"I like him, but I haven't much time for young men, Sir Christopher. I've a husband, you may remember."
"Then turn him over where he belongs—to Bernadette."
She raised her brows a little, as she smiled at him.
"Oh, the young fellow's got to get his baptism of fire. It'll do him good."
"How easily you Judges settle other people's fortunes!"
"In the end, his not going to his cousin's house is an absurdity."
"Well, yes, so it is, in the end, of course," she agreed. "It shall be done, Sir Christopher."
While his fortunes were thus being settled for him—more or less, and as the future might reveal—Arthur was walking home, well pleased with himself.

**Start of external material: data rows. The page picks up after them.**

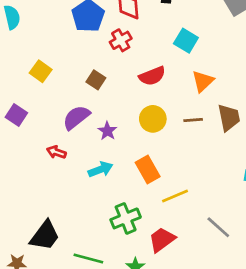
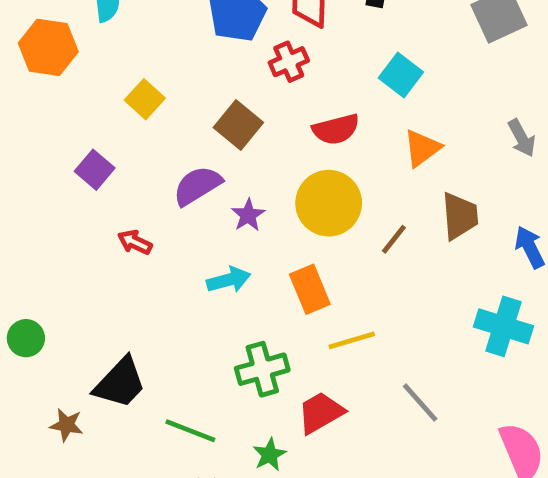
brown square: (96, 80) -> (238, 125), size x1.4
yellow circle: (153, 119) -> (329, 203), size x1.4
brown line: (193, 120) -> (394, 239), moved, turned -54
red arrow: (56, 152) -> (135, 242), moved

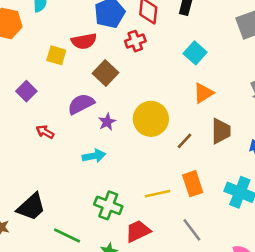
yellow square: (145, 99) -> (56, 55), turned -30
red semicircle: (336, 129) -> (84, 41), moved
orange rectangle: (310, 289) -> (193, 184), moved
green cross: (262, 369) -> (108, 205), turned 32

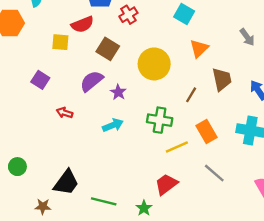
yellow circle: (151, 119) -> (154, 64), moved
green cross: (108, 205) -> (160, 120), moved

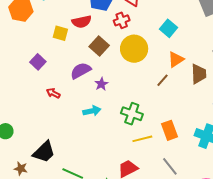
yellow circle: (154, 64) -> (134, 49), moved
brown trapezoid: (222, 79) -> (199, 74), moved
brown line: (191, 95) -> (162, 80), moved

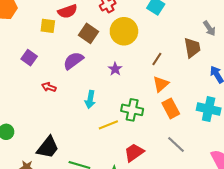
orange triangle: (176, 59) -> (161, 84), moved
purple star: (101, 84) -> (115, 69), moved
cyan arrow: (92, 111) -> (90, 100), turned 120
green cross: (132, 114) -> (132, 110), moved
yellow line: (142, 139) -> (108, 125), moved

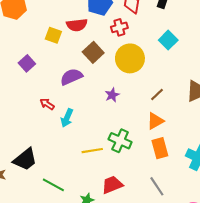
red arrow: (49, 87) -> (47, 104), moved
cyan arrow: (90, 100) -> (67, 118), moved

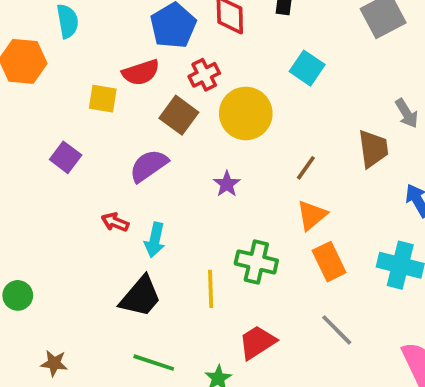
red cross: (119, 27) -> (204, 75), moved
yellow line: (92, 151) -> (211, 289), turned -72
black trapezoid: (25, 159) -> (140, 297), moved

The lady's friendliness delighted him; if he did not prize the old Judge's so highly, he had the sense to perceive that it was really a more valuable testimonial and brought with it more substantial encouragement. From merely being kind to him the Norton Wards had come to like him, as it seemed, and their liking was backed by Sir Christopher's endorsement. He did not regard these things from a worldly point of view; he did not think of them as stepping-stones, or at any rate only quite indirectly. They would no doubt help him to get rid of, or at least to hold in subjection, his demon of self-distrust; but still more would they comfort him and make him happy. The pleasure he derived from Mrs. Norton Ward's liking, and the Judge's approval, was in quality akin to the gratification which Marie Sarradet's bearing had given him a few nights ago in Regent's Park; just as that had roused in him a keener sense of Marie's attractiveness, so now he glowed with a warm recognition of the merits of his new friends.
Walking home along Oxford Street, he had almost reached the corner of Tottenham Court Road when his complacent musings were interrupted by the sight of a knot of people outside the door of a public-house. It was the sort of group not unusual at half-past eleven o'clock at night—a man, a woman on his arm, a policeman, ten or a dozen interested spectators, very ready with advice as Londoners are. As he drew near, he heard what was passing, though the policeman's tall burly figure was between him and the principal actor in the scene.
"Better do as she says and go 'ome, sir," said the policeman soothingly.